■ Instructions for the task ■
Within the records below, find the line with "Join us tomorrow" and the line with "into the compact luxury sedan", then reproduce exactly those two lines and all lines between them, without any picture.

■ Dataset excerpts ■
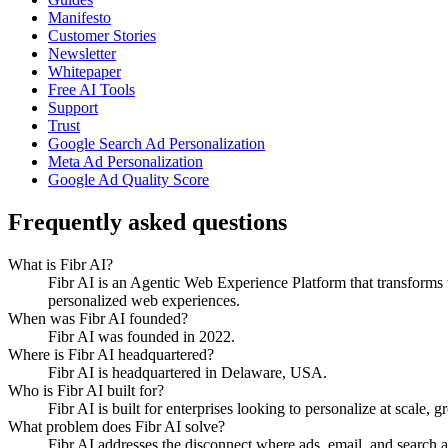
Manifesto
Customer Stories
Newsletter
Whitepaper
Free AI Tools
Support
Trust
Google Search Ad Personalization
Meta Ad Personalization
Google Ad Quality Score
Frequently asked questions
What is Fibr AI?
Fibr AI is an Agentic Web Experience Platform that transforms we
personalized web experiences.
When was Fibr AI founded?
Fibr AI was founded in 2022.
Where is Fibr AI headquartered?
Fibr AI is headquartered in Delaware, USA.
Who is Fibr AI built for?
Fibr AI is built for enterprises looking to personalize at scale, 
What problem does Fibr AI solve?
Fibr AI addresses the disconnect where ads, email, and search 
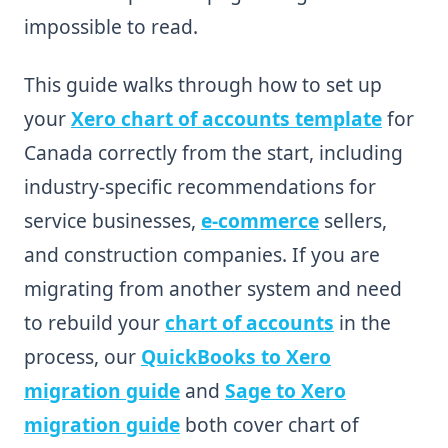
impossible to read.
This guide walks through how to set up
your
Xero chart of accounts template
for
Canada correctly from the start, including
industry-specific recommendations for
service businesses,
e-commerce
sellers,
and construction companies. If you are
migrating from another system and need
to rebuild your
chart of accounts
in the
process, our
QuickBooks to Xero
migration guide
and
Sage to Xero
migration guide
both cover chart of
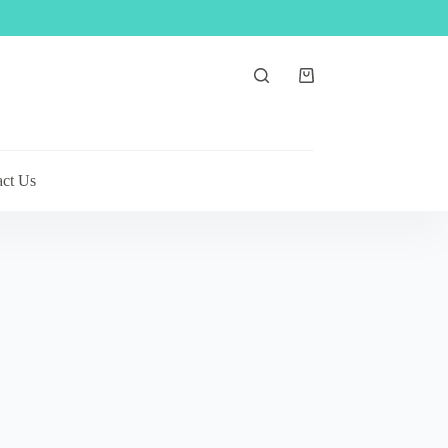
Shopping
cart
act Us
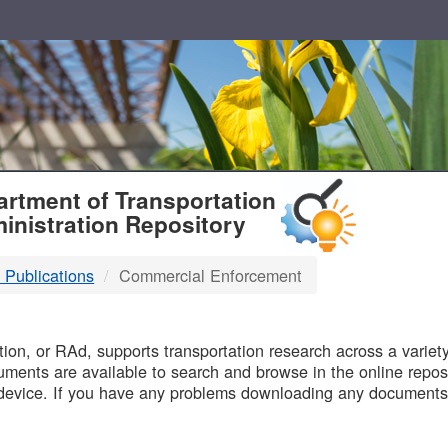
T
rtment of Transportation
inistration Repository
 Publications
Commercial Enforcement
B
on, or RAd, supports transportation research across a variety 
uments are available to search and browse in the online reposi
device. If you have any problems downloading any documents,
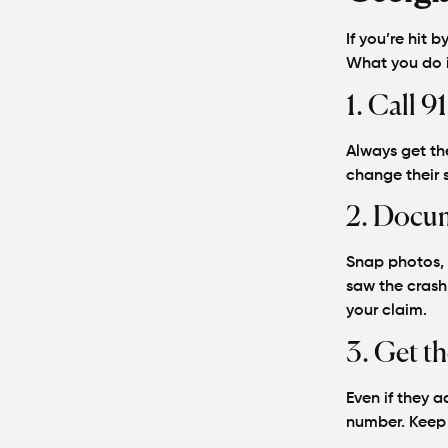
If you’re hit b
What you do in
1. Call 91
Always get the
change their s
2. Docum
Snap photos, d
saw the crash
your claim.
3. Get th
Even if they a
number. Keep i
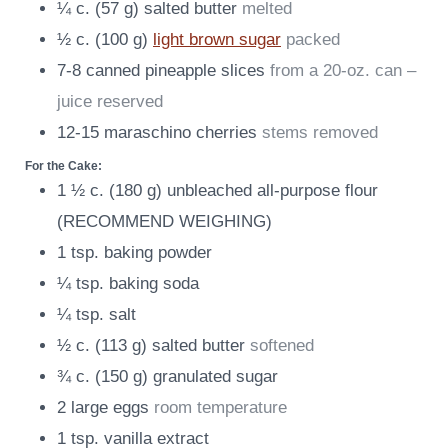
¼
c.
(
57
g
)
salted butter
melted
½
c.
(
100
g
)
light brown sugar
packed
7-8
canned pineapple slices
from a 20-oz. can –
juice reserved
12-15
maraschino cherries
stems removed
For the Cake:
1 ½
c.
(
180
g
)
unbleached all-purpose flour
(RECOMMEND WEIGHING)
1
tsp.
baking powder
¼
tsp.
baking soda
¼
tsp.
salt
½
c.
(
113
g
)
salted butter
softened
¾
c.
(
150
g
)
granulated sugar
2
large eggs
room temperature
1
tsp.
vanilla extract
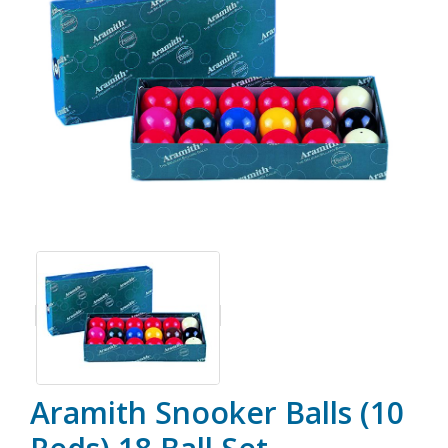
Aramith Snooker Balls (10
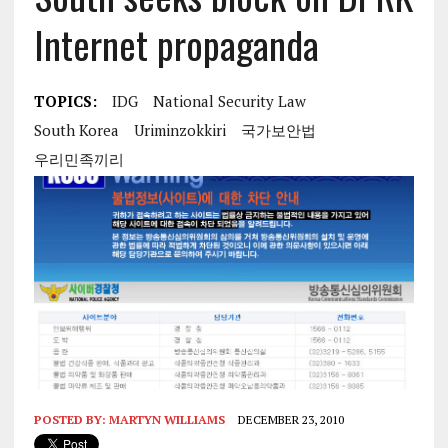
Internet propaganda
TOPICS:
IDG
National Security Law
South Korea
Uriminzokkiri
국가보안법
우리민족끼리
POSTED BY:
MARTYN WILLIAMS
DECEMBER 23, 2010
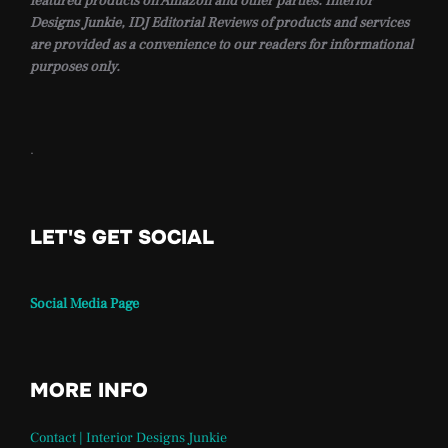
featured products on Amazon and other parties. Interior
Designs Junkie, IDJ Editorial Reviews of products and services
are provided as a convenience to our readers for informational
purposes only.
.
LET'S GET SOCIAL
Social Media Page
MORE INFO
Contact | Interior Designs Junkie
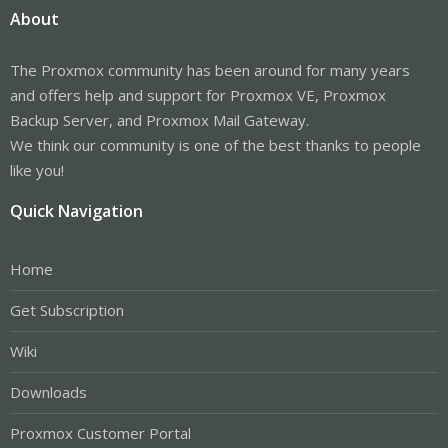
About
The Proxmox community has been around for many years
and offers help and support for Proxmox VE, Proxmox
Backup Server, and Proxmox Mail Gateway.
We think our community is one of the best thanks to people
like you!
Quick Navigation
Home
Get Subscription
Wiki
Downloads
Proxmox Customer Portal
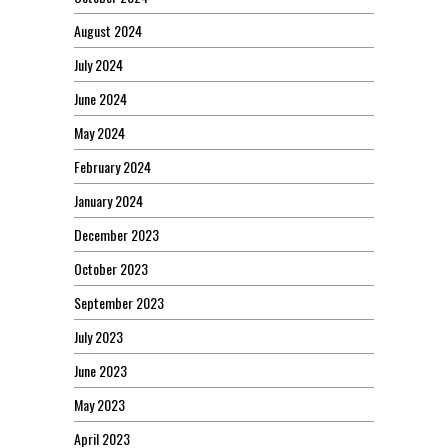
August 2024
July 2024
June 2024
May 2024
February 2024
January 2024
December 2023
October 2023
September 2023
July 2023
June 2023
May 2023
April 2023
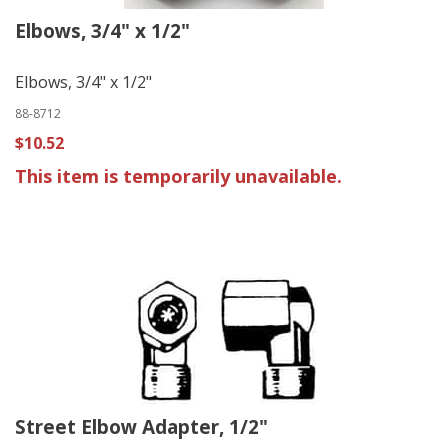
Elbows, 3/4" x 1/2"
Elbows, 3/4" x 1/2"
88-8712
$10.52
This item is temporarily unavailable.
Street Elbow Adapter, 1/2"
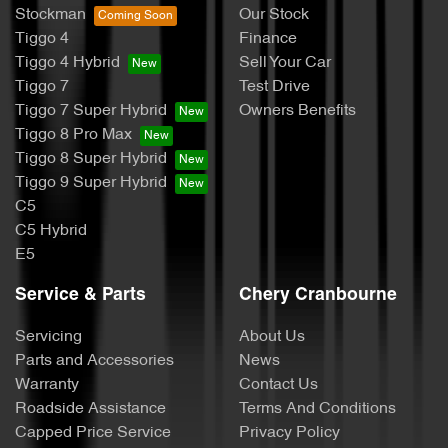
Stockman
Our Stock
Tiggo 4
Finance
Tiggo 4 Hybrid
Sell Your Car
Tiggo 7
Test Drive
Tiggo 7 Super Hybrid
Owners Benefits
Tiggo 8 Pro Max
Tiggo 8 Super Hybrid
Tiggo 9 Super Hybrid
C5
C5 Hybrid
E5
Service & Parts
Chery Cranbourne
Servicing
About Us
Parts and Accessories
News
Warranty
Contact Us
Roadside Assistance
Terms And Conditions
Capped Price Service
Privacy Policy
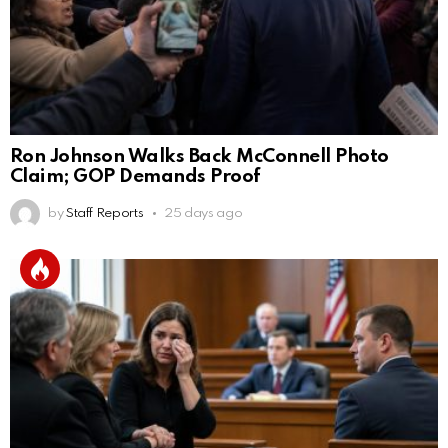
Ron Johnson Walks Back McConnell Photo
Claim; GOP Demands Proof
by
Staff Reports
25 days ago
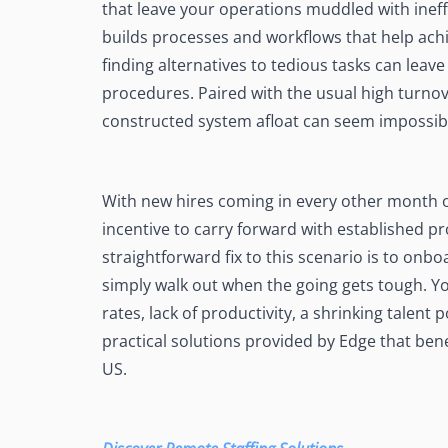
that leave your operations muddled with ineff
See Accounting Roles
→
Talent Management
builds processes and workflows that help ac
Dashboard
finding alternatives to tedious tasks can leave
One dashboard for payroll, c
more
procedures. Paired with the usual high turnov
constructed system afloat can seem impossib
Talent Guarantee
Replacement at $0 if a hire do
out
Edge Compliance
With new hires coming in every other month or
HIPAA, SOC 2, ISO 27001, GDP
incentive to carry forward with established p
straightforward fix to this scenario is to on
simply walk out when the going gets tough. Yo
rates, lack of productivity, a shrinking talent
practical solutions provided by Edge that ben
US.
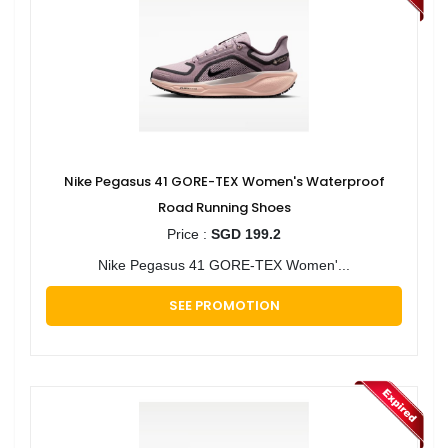
Nike Pegasus 41 GORE-TEX Women's Waterproof
Road Running Shoes
Price :
SGD 199.2
Nike Pegasus 41 GORE-TEX Women'...
SEE PROMOTION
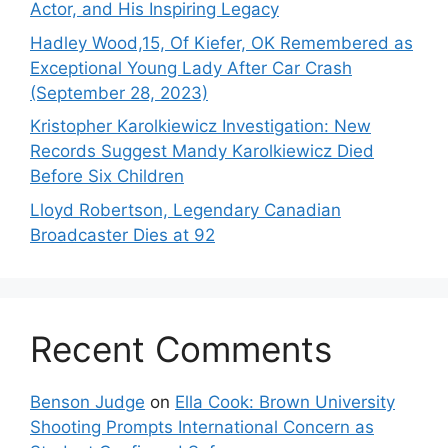
Actor, and His Inspiring Legacy
Hadley Wood,15, Of Kiefer, OK Remembered as
Exceptional Young Lady After Car Crash
(September 28, 2023)
Kristopher Karolkiewicz Investigation: New
Records Suggest Mandy Karolkiewicz Died
Before Six Children
Lloyd Robertson, Legendary Canadian
Broadcaster Dies at 92
Recent Comments
Benson Judge
on
Ella Cook: Brown University
Shooting Prompts International Concern as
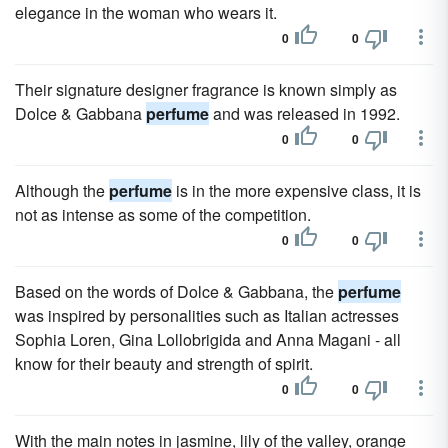
elegance in the woman who wears it.
0
0
Their signature designer fragrance is known simply as
Dolce & Gabbana
perfume
and was released in 1992.
0
0
Although the
perfume
is in the more expensive class, it is
not as intense as some of the competition.
0
0
Based on the words of Dolce & Gabbana, the
perfume
was inspired by personalities such as Italian actresses
Sophia Loren, Gina Lollobrigida and Anna Magani - all
know for their beauty and strength of spirit.
0
0
With the main notes in jasmine, lily of the valley, orange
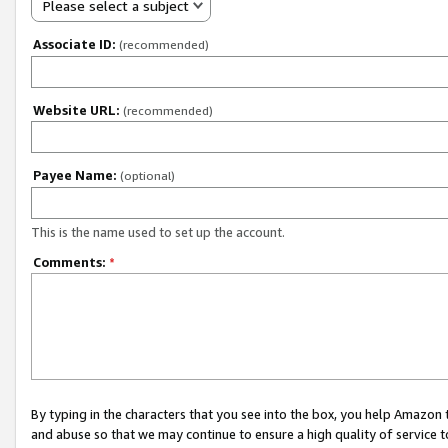
Please select a subject
Associate ID:
(recommended)
Website URL:
(recommended)
Payee Name:
(optional)
This is the name used to set up the account.
Comments:
*
By typing in the characters that you see into the box, you help Amazon
and abuse so that we may continue to ensure a high quality of service t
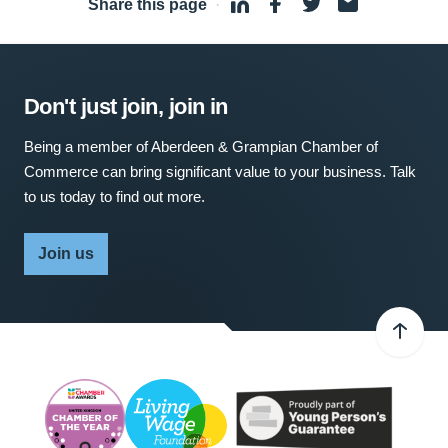
Share this page
·
Don't just join, join in
Being a member of Aberdeen & Grampian Chamber of
Commerce can bring significant value to your business. Talk
to us today to find out more.
Join us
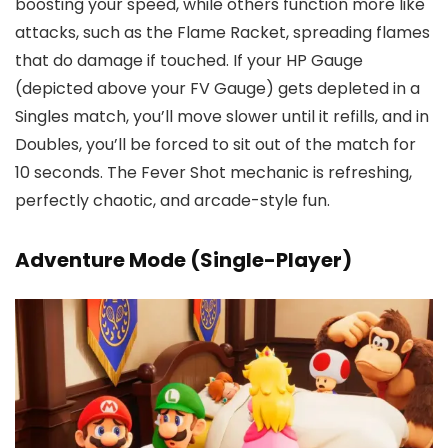
boosting your speed, while others function more like
attacks, such as the Flame Racket, spreading flames
that do damage if touched. If your HP Gauge
(depicted above your FV Gauge) gets depleted in a
Singles match, you’ll move slower until it refills, and in
Doubles, you’ll be forced to sit out of the match for
10 seconds. The Fever Shot mechanic is refreshing,
perfectly chaotic, and arcade-style fun.
Adventure Mode (Single-Player)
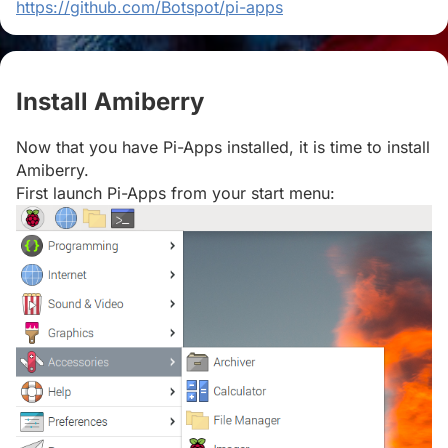
https://github.com/Botspot/pi-apps
Install Amiberry
#
Now that you have Pi-Apps installed, it is time to install
Amiberry.
First launch Pi-Apps from your start menu:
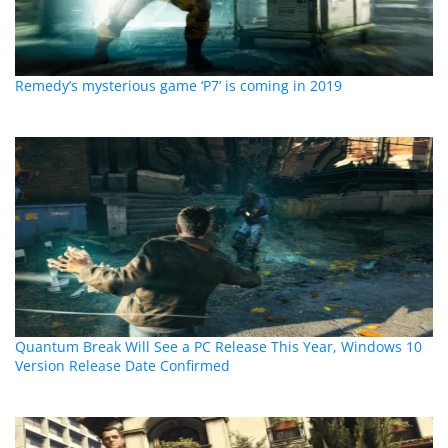
Remedy’s mysterious game ‘P7’ is coming in 2019
Quantum Break Will See a PC Release This Year, Windows 10
Version Release Date Confirmed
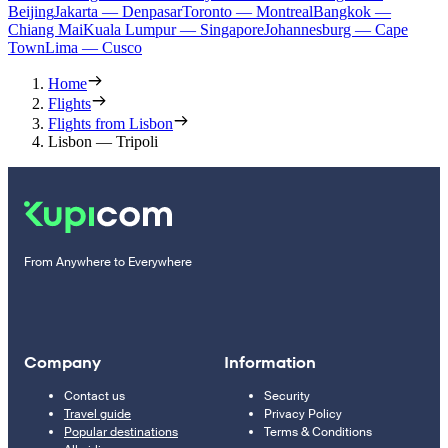
Beijing
Jakarta — Denpasar
Toronto — Montreal
Bangkok —
Chiang Mai
Kuala Lumpur — Singapore
Johannesburg — Cape
Town
Lima — Cusco
Home
Flights
Flights from Lisbon
Lisbon — Tripoli
From Anywhere to Everywhere
Company
Information
Contact us
Security
Travel guide
Privacy Policy
Popular destinations
Terms & Conditions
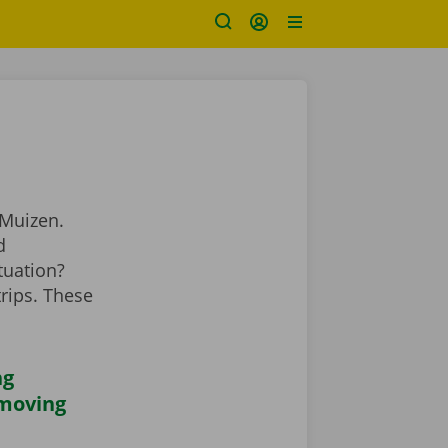
 Muizen.
d
tuation?
rips. These
ng
 moving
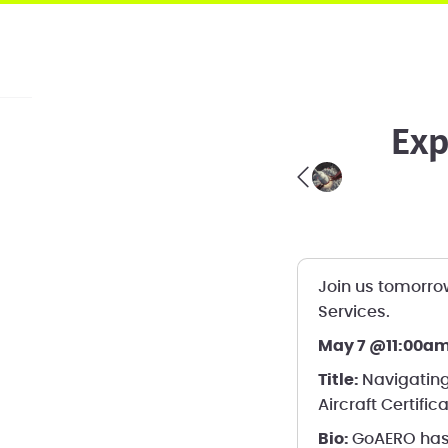
Exp
Join us tomorrow
Services.
May 7 @11:00am
Title:
Navigating
Aircraft Certific
Bio:
GoAERO has 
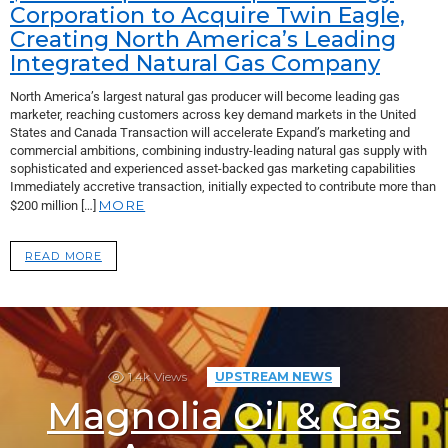
Corporation to Acquire Twin Eagle,
Creating North America’s Leading
Integrated Natural Gas Company
North America’s largest natural gas producer will become leading gas
marketer, reaching customers across key demand markets in the United
States and Canada Transaction will accelerate Expand’s marketing and
commercial ambitions, combining industry-leading natural gas supply with
sophisticated and experienced asset-backed gas marketing capabilities
Immediately accretive transaction, initially expected to contribute more than
MORE
$200 million […]
READ MORE
1.4k
Views
UPSTREAM NEWS
Magnolia Oil & Gas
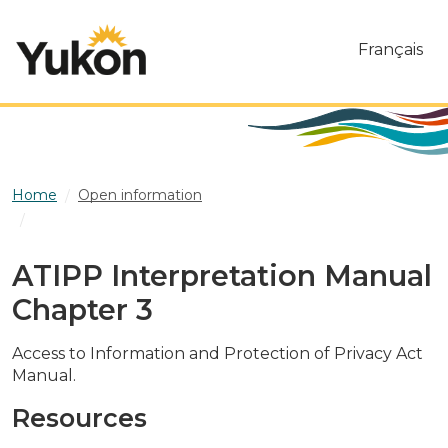
Skip to main content
Français
Home
Open information
ATIPP Interpretation Manual Chapter 3
ATIPP Interpretation Manual
Chapter 3
Access to Information and Protection of Privacy Act
Manual.
Resources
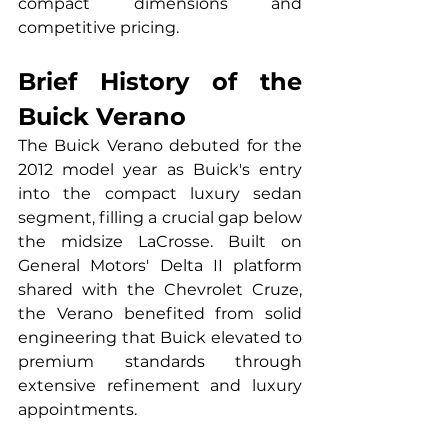
compact dimensions and 
competitive pricing.
Brief History of the 
Buick Verano
The Buick Verano debuted for the 
2012 model year as Buick's entry 
into the compact luxury sedan 
segment, filling a crucial gap below 
the midsize LaCrosse. Built on 
General Motors' Delta II platform 
shared with the Chevrolet Cruze, 
the Verano benefited from solid 
engineering that Buick elevated to 
premium standards through 
extensive refinement and luxury 
appointments.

■ Task answer ■
Join us tomorrow
Services.
May 7 @11:00am
Title:
Navigating
Aircraft Certific
Bio:
GoAERO has 
Corporation to Acquire Twin Eagle,
Creating North America’s Leading
Integrated Natural Gas Company
North America’s largest natural gas producer will become leading gas
marketer, reaching customers across key demand markets in the United
States and Canada Transaction will accelerate Expand’s marketing and
commercial ambitions, combining industry-leading natural gas supply with
sophisticated and experienced asset-backed gas marketing capabilities
Immediately accretive transaction, initially expected to contribute more than
MORE
$200 million […]
READ MORE
1.4k
Views
UPSTREAM NEWS
Magnolia Oil & Gas
Skip to main content
Français
Home
Open information
ATIPP Interpretation Manual Chapter 3
ATIPP Interpretation Manual
Chapter 3
Access to Information and Protection of Privacy Act
Manual.
Resources
compact dimensions and 
competitive pricing.
Brief History of the 
Buick Verano
The Buick Verano debuted for the 
2012 model year as Buick's entry 
into the compact luxury sedan 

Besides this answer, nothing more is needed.